Anlaya-cağınız Bodrum’un sadece adı kalmış, Çeşme’nin de tadı kaçmak üzere. Çekirge sürüsü gibi geldiği yeri tüketip giden insanımızın yeni destinasyonu neresi olacak merak ediyorum. Önümüzdeki 3 yılda işin rengi belli olmaya başlar. Belki de Bodrumlu, Çeşmeli kendini toplarda modaları geçmez diye ümit ediyorum. Her şey bu kadar iç karartıcı mı derseniz henüz iş işten geçmiş değil. Bodrum da Türkbükü’nü bitirmişler ama şimdi Yalıkavak ve Gümüşlük yeni yükselen trendleri. Umarım akıllanmışlardır, bu cenneti de kendi cehennemlerine çevirmezler. Çeşme henüz yolun başında, hızlı önlemlerle yakaladığı ivmeyi ebedileştirebilir.

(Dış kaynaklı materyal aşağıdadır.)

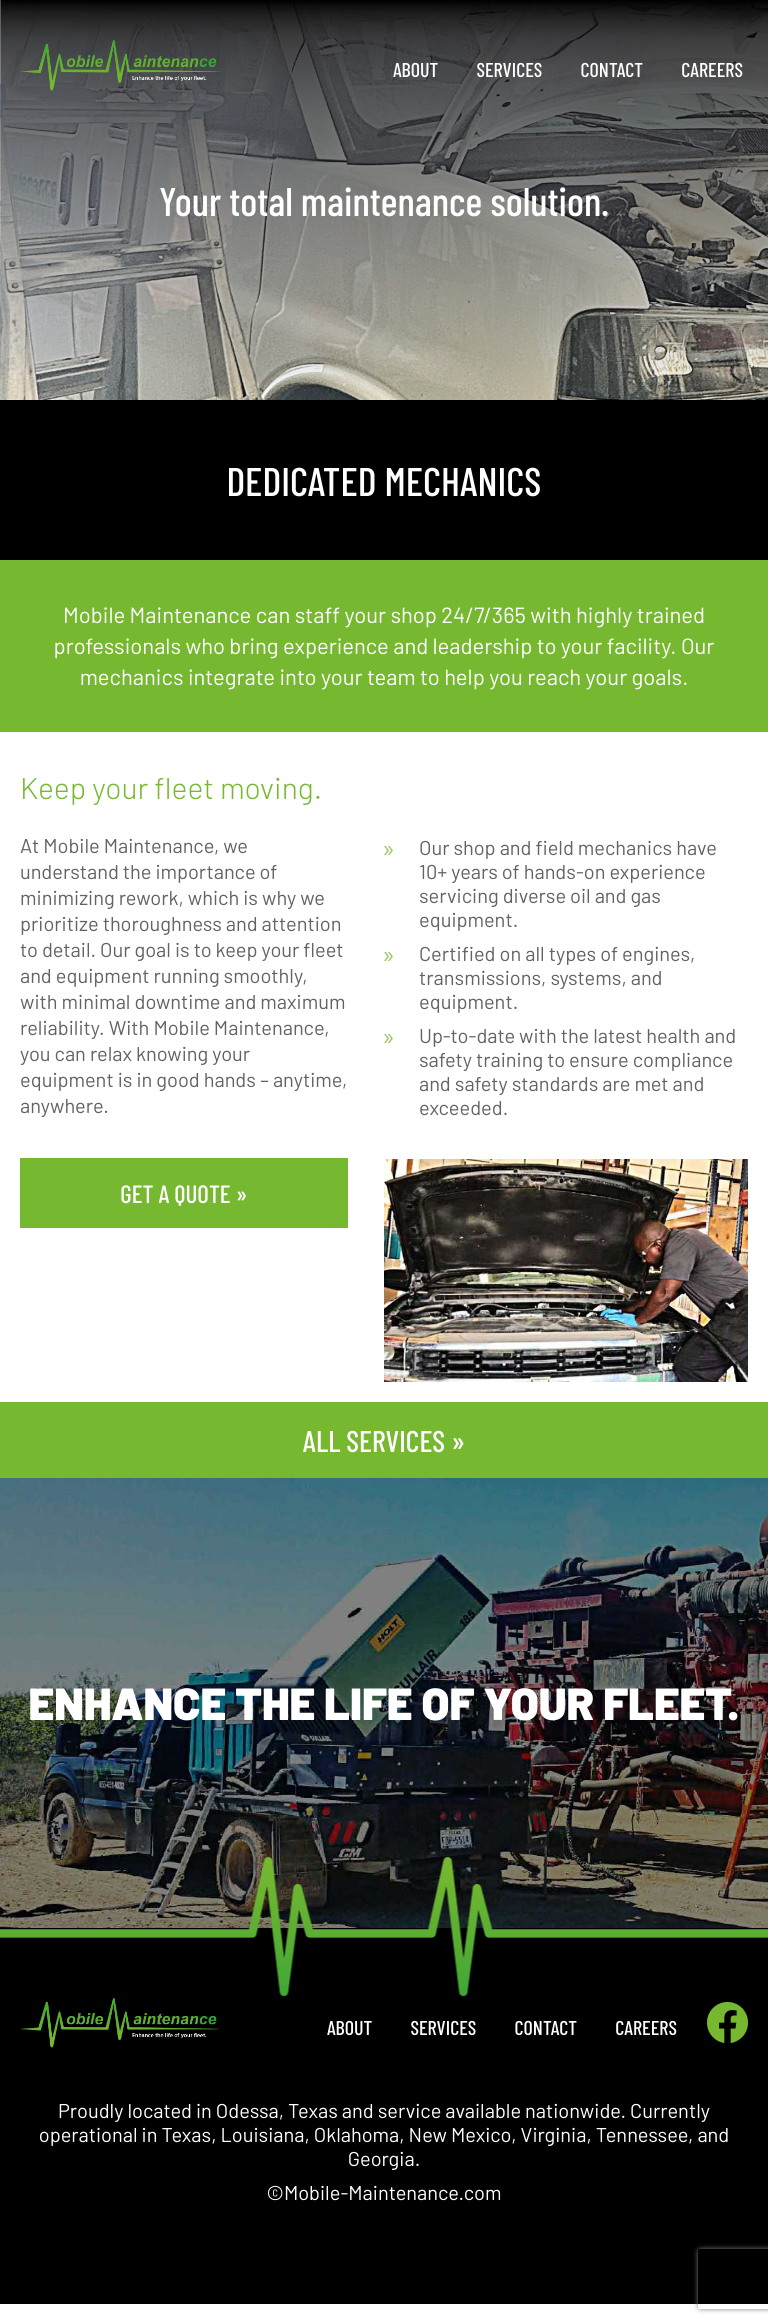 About (415, 69)
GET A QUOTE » (183, 1193)
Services (510, 69)
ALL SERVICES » (384, 1440)
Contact (612, 69)
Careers (712, 69)
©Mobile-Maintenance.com (384, 2192)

Kadınların itici özellikleri
Twitter da “kadınların İtici özellikleri” TT olmuş. Hepsine şahsen bende katılıyorum. Anlayamadığım şeylerden biri ise bu özelliklerinden dert yanan sözde seçici erkeklerin hayatlarında bu tip kadıların oluşu! Sokakta sigara içmeleri / Bebek gibi konuşmaya çalışmaları / Abartılmış makyaj / Küfür etmesi / Şeffaf sütyen askısı / Etekli mayo / Kısa bacaklara uzun çizme giymeleri / Tüy problemi, bıyıklı kadınlar / Yarısı çıkmış ojeler / Bakımsız el ve ayaklar / Sürekli trip
Bu haftanın karnesi
Sınıfta Kalanlar
Tarihin en kalabalık sporcu sayısı ile gittiğimiz olimpiyat oyunlarında ilk 6 günde ne yazık ki hüsrana uğradık. Halterde bile son 24 yıldır ilk defa sıfır çektik. Olimpiyatlarda neden başarısız oluyoruz? Sporcular kadar, spora yatırım yapmayan, sporcuya destek olmayan devlet büyükleri de suçlu değil mi?

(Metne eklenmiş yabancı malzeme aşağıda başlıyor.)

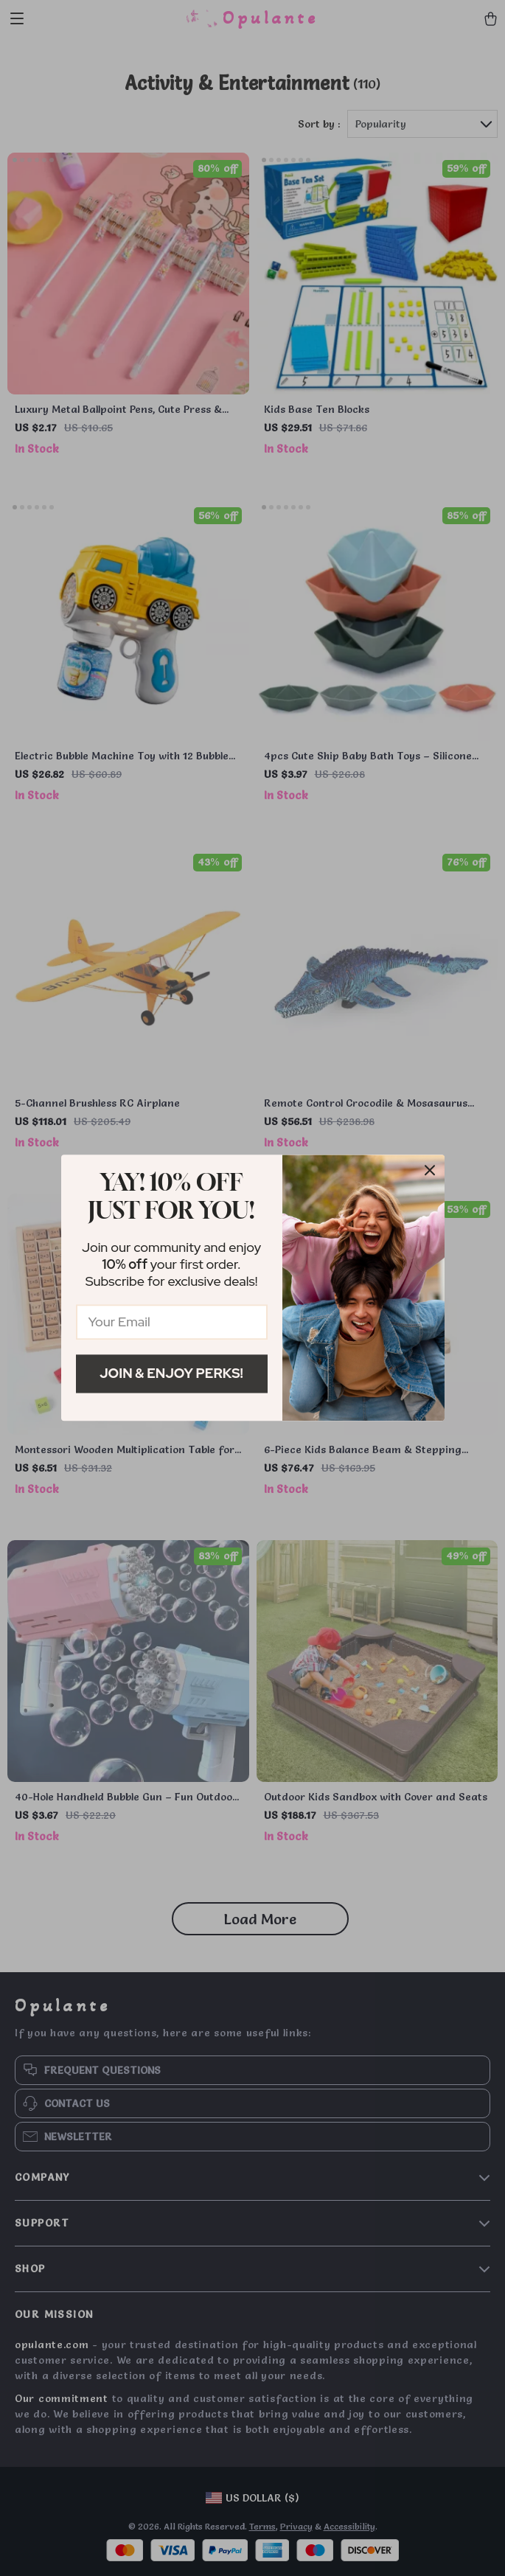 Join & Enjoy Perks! (171, 1373)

Ercan Saatçi Müzeyyen Senar’ın “Benzemez kimse sana” şarkısını söyleyerek resmen katletti. Türk sanat müziği şarkılarını söylemeye nasıl cesaret ediyor şaşırıyorum. Gerçi insan yaptığı her işte şarkıcılık, yorumculuk, yazarlık vs başarısız olursa böyle ne yapacağını şaşırır.
Sınıfı geçenler
RTÜK’ü sınıfı geçeceği aklıma gelmezdi ama oldu. RTÜK en büyük cezasını Kanal D’de Mehmet Ali Birand’ın kullanmış olduğu “Kanlı mı olacak kansız mı?” sözüne kesmiş. Son Galatasaray-Fenerbahçe derbisi öncesi 1 saat 25 dakika süren yayında konuşmalar devam ederken, yayın boyunca ekranın altında, büyük puntolarla “Süper Final Kanlı mı Olacak, Kansız mı?” yazısına yer verildiği için kanala 1 milyon 54 bin 429 TL’lik ceza verilmiş. Çok iyi olmuş. Zaten olaylı derbileri, holiganları gaza getirerek kan gölüne çevirmemek gerekir.
İzmir trafiğine akıllı sistem geliyormuş. Dünyanın pek çok gelişmiş kentinde uygulanan akıllı, çevreci, engelli dostu “Tam Adaptif Trafik Yönetim, Denetim ve Bilgilendirme Sistemi’ni Türkiye’de ilk kez İzmir’de devreye almak isteyen Büyükşehir Belediyesi, yeni trafik sistemini hayata geçirmek amacıyla 6 Ağustos 2012’de proje ve yapım ihalesi gerçekleştirecekmiş. Nerede trafik kitlense orada bunu iyi yönetemeyen bir trafik polisi görürdüm, sanırım akıllı sistem sayesinde bu kabus sona erecek.